[Items listed in a dataset]
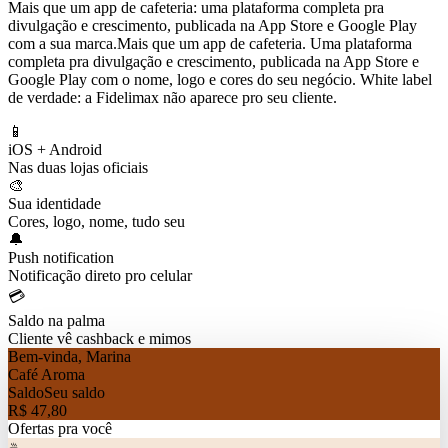
Mais que um app de cafeteria: uma plataforma completa pra
divulgação e crescimento, publicada na App Store e Google Play
com a sua marca.
Mais que um app de cafeteria. Uma plataforma
completa pra divulgação e crescimento, publicada na App Store e
Google Play com o nome, logo e cores do seu negócio. White label
de verdade: a Fidelimax não aparece pro seu cliente.
📱
iOS + Android
Nas duas lojas oficiais
🎨
Sua identidade
Cores, logo, nome, tudo seu
🔔
Push notification
Notificação direto pro celular
💳
Saldo na palma
Cliente vê cashback e mimos
Bem-vinda, Marina
Café Aroma
Saldo
Seu saldo
R$ 47,80
Ofertas pra você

§ **What you have to do**
The required output is the exact run of lines from the one with "iOS + Android" through the final line of the entries.

§ **Exercise solution**
iOS + Android
Nas duas lojas oficiais
🎨
Sua identidade
Cores, logo, nome, tudo seu
🔔
Push notification
Notificação direto pro celular
💳
Saldo na palma
Cliente vê cashback e mimos
Bem-vinda, Marina
Café Aroma
Saldo
Seu saldo
R$ 47,80
Ofertas pra você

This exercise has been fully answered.